What to produce – Return the data that follows exactly. Include every line.

Collected data entries –
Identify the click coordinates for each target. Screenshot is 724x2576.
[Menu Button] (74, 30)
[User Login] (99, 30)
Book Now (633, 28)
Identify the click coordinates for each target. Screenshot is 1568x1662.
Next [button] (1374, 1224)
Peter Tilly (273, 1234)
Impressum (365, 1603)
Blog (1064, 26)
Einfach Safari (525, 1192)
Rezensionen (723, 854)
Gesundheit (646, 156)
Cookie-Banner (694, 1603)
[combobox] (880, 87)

Answer to the exercise –
Identify the click coordinates for each target. Screenshot is 724x2576.
[Menu Button] (74, 30)
[User Login] (99, 30)
Book Now (633, 28)
Identify the click coordinates for each target. Screenshot is 1568x1662.
Next [button] (1374, 1224)
Peter Tilly (273, 1234)
Impressum (365, 1603)
Blog (1064, 26)
Einfach Safari (525, 1192)
Rezensionen (723, 854)
Gesundheit (646, 156)
Cookie-Banner (694, 1603)
[combobox] (880, 87)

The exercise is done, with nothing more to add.